WHAT IS EXPECTED: Hunt for the word "good" across the entries below, copying each line that holds it.

Stored items:
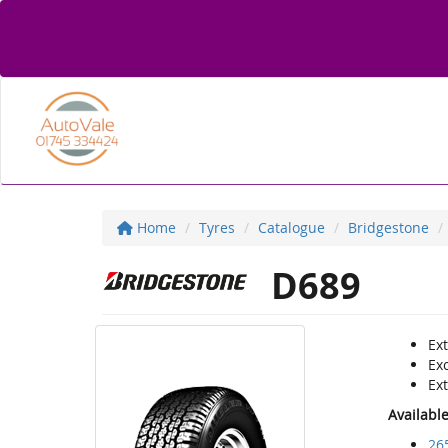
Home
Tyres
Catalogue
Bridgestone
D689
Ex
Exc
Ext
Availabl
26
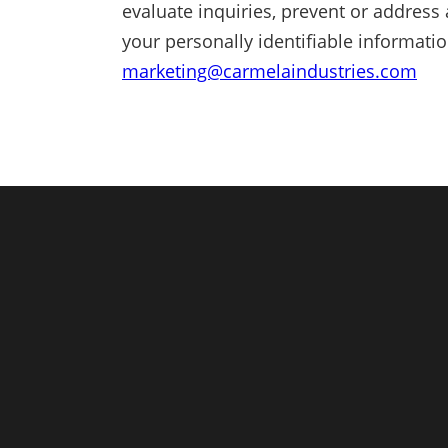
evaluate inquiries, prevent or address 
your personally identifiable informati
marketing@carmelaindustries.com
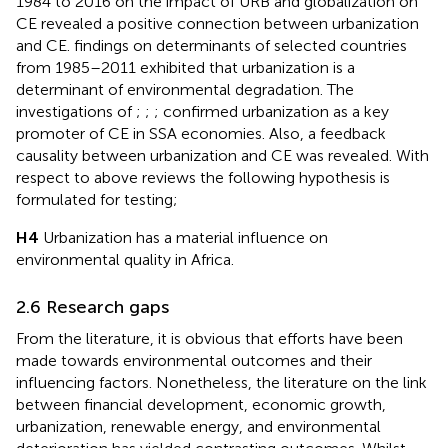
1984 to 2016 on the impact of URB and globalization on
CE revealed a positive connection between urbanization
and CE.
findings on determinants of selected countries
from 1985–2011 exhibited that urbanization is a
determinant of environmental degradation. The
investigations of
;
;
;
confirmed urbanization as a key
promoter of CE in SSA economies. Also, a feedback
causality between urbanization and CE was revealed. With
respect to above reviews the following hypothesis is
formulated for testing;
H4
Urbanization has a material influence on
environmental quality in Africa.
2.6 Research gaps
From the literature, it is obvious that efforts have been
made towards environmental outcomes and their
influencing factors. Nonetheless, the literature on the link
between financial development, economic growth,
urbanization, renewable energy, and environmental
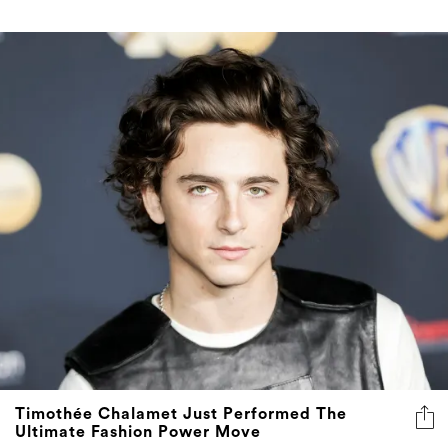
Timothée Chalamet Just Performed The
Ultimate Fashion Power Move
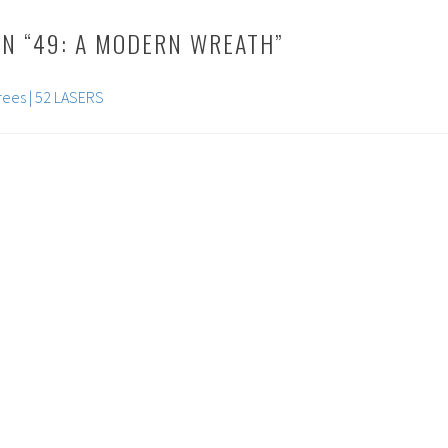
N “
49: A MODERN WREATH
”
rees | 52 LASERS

==

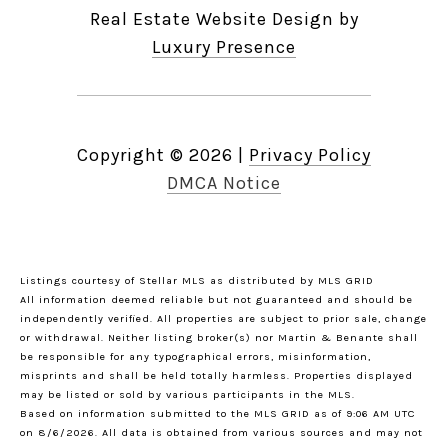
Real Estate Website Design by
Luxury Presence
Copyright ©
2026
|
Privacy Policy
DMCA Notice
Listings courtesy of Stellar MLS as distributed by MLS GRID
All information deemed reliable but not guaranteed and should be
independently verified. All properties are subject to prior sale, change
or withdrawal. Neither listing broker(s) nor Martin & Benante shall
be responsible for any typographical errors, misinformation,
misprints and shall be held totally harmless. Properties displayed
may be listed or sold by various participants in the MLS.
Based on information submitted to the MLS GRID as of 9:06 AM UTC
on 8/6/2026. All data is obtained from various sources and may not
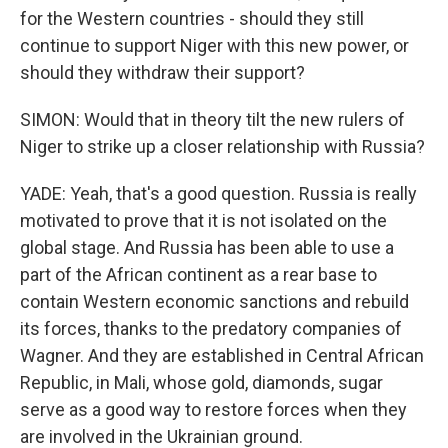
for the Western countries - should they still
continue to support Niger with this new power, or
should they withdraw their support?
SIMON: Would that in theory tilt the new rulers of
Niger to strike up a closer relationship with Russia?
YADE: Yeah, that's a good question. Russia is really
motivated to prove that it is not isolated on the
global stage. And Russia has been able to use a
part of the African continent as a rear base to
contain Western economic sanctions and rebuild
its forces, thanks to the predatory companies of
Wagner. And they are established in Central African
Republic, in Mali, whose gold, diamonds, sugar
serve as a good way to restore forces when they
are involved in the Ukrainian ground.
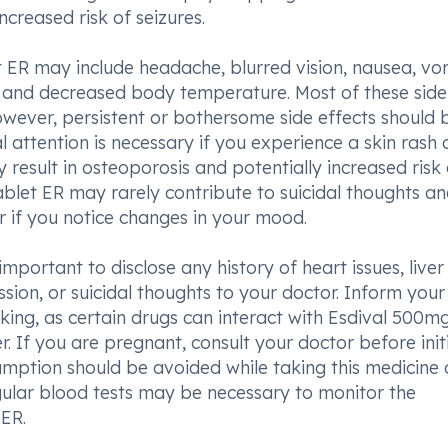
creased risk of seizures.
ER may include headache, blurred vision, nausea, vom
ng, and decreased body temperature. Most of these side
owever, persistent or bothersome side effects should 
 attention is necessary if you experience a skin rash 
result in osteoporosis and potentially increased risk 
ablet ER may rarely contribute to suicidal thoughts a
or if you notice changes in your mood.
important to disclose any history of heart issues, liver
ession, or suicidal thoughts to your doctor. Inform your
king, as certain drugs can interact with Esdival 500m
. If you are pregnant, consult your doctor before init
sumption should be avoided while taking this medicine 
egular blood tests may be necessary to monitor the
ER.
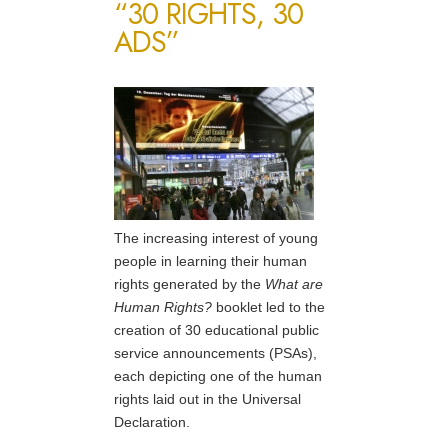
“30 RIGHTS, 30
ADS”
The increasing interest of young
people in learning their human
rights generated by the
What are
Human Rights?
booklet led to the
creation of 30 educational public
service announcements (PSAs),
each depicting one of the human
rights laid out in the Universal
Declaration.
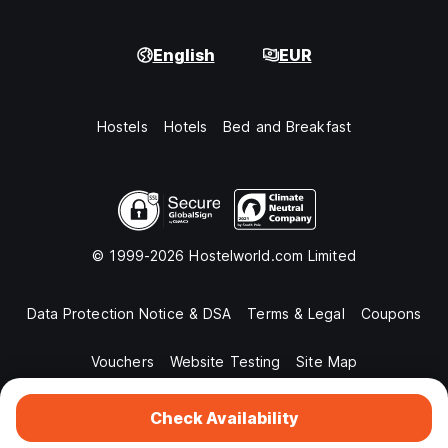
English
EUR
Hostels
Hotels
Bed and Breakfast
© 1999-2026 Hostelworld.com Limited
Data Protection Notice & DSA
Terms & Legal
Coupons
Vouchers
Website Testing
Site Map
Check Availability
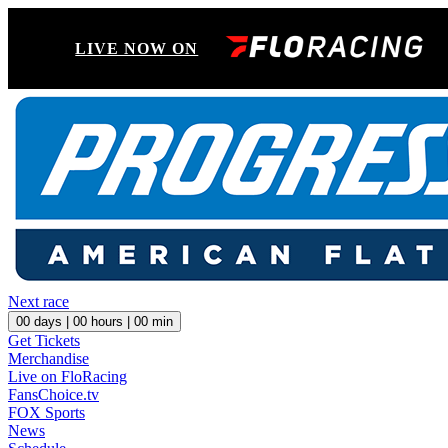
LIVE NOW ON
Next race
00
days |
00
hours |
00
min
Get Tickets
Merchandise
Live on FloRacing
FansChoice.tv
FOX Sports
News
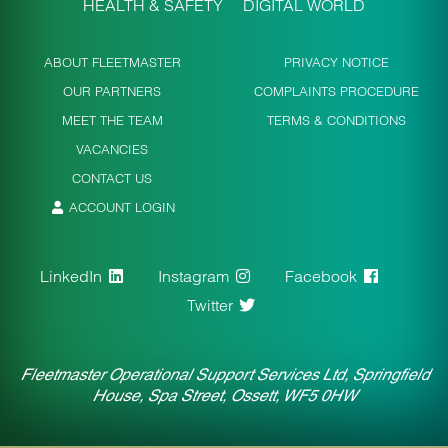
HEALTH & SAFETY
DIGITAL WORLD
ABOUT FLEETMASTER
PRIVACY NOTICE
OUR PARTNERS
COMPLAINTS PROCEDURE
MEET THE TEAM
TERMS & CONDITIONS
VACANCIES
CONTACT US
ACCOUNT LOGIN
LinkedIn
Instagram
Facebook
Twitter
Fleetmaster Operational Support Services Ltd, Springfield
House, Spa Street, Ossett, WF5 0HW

--

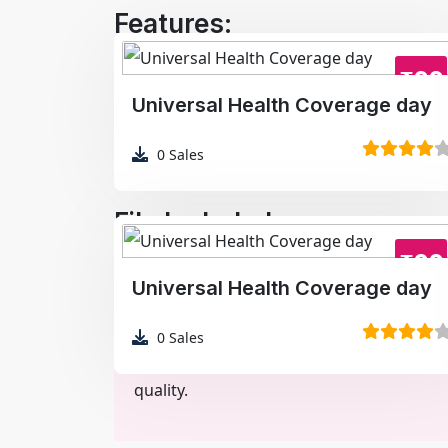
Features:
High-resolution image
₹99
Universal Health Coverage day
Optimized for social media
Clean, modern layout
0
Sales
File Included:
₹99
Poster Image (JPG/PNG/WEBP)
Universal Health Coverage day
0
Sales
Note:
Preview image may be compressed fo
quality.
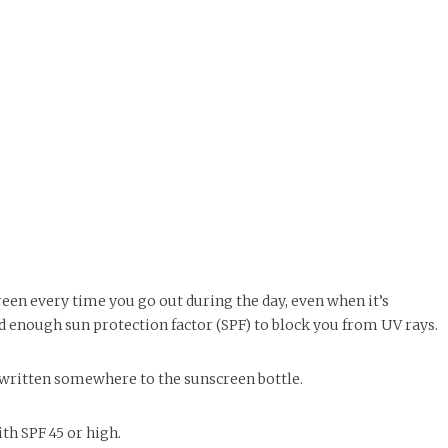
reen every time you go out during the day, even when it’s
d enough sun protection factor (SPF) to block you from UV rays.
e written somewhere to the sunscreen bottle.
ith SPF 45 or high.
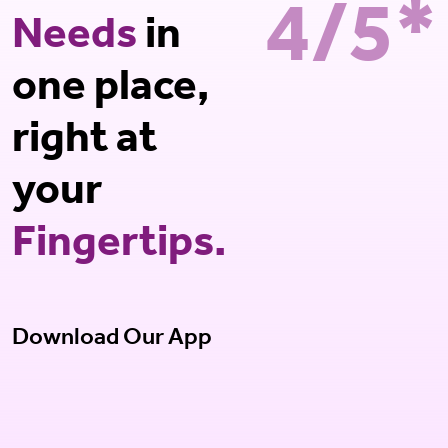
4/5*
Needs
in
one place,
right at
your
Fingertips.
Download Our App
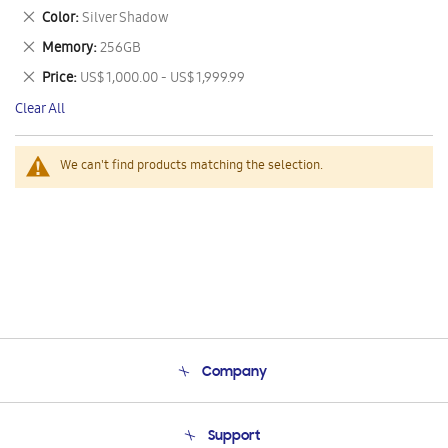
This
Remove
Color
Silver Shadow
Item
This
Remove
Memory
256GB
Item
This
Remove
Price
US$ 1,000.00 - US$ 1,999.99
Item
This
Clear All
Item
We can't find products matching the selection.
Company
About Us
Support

FINAL ANSWER:
YADE: Yeah, that's a good question. Russia is really
serve as a good way to restore forces when they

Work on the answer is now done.